EXERCISE DATA -
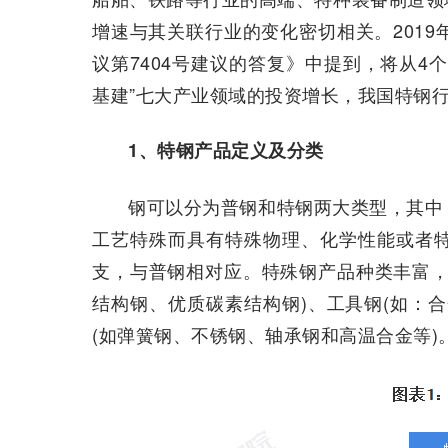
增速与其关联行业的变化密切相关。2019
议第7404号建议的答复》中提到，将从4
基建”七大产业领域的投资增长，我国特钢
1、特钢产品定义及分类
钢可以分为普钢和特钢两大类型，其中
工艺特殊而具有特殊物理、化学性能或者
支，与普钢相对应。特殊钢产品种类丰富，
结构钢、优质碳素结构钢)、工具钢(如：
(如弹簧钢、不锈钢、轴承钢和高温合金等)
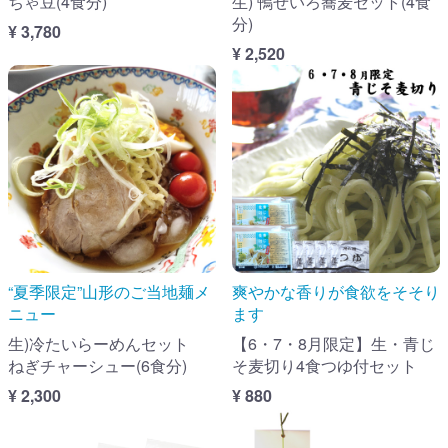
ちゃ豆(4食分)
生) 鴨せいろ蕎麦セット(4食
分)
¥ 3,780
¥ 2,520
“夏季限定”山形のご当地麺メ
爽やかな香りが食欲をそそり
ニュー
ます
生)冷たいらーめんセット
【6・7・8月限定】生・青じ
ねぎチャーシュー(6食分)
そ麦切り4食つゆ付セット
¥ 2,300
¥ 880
--
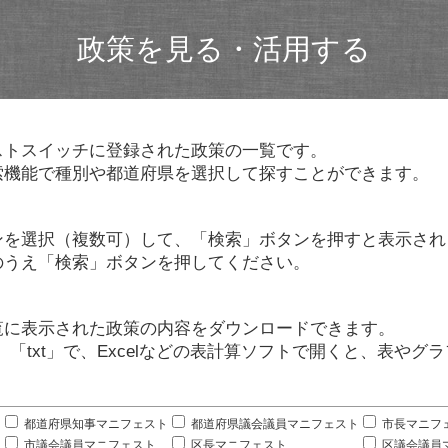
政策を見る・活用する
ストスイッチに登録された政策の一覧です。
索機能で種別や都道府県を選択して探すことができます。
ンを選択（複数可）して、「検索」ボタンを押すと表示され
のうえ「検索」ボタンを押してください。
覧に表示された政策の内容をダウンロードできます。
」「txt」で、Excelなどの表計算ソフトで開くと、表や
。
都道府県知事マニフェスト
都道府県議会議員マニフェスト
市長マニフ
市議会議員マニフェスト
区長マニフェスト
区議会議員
--
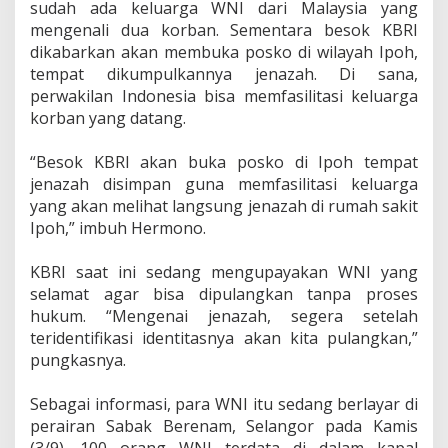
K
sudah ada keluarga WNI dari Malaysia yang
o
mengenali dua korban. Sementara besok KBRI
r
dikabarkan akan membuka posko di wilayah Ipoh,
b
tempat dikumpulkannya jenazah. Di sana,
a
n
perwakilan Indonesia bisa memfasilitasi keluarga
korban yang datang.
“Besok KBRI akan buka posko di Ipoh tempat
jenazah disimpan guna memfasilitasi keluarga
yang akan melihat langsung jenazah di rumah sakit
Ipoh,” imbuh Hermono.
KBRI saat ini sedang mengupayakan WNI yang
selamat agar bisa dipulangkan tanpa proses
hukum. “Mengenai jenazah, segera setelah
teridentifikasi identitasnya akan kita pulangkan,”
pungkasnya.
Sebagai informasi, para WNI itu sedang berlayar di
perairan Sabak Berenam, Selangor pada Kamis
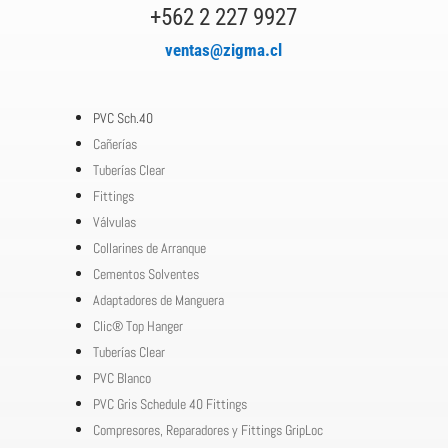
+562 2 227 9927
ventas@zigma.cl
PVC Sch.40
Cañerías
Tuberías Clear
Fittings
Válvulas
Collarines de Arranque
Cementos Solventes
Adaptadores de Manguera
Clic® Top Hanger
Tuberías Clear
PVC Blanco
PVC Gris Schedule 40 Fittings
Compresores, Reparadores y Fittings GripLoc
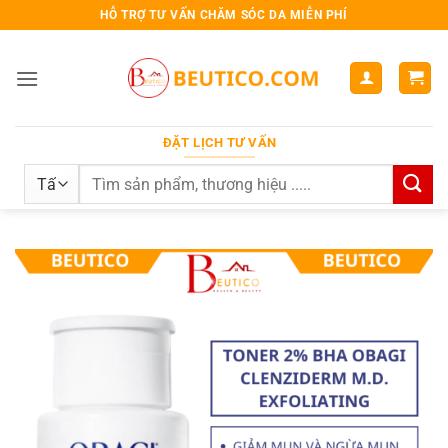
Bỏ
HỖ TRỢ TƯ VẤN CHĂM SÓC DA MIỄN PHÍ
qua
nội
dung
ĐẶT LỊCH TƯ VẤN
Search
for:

WORK ITEM -
Counting the lines above that hold "posko", reply with the number and no other words.

TASK RESULT -
2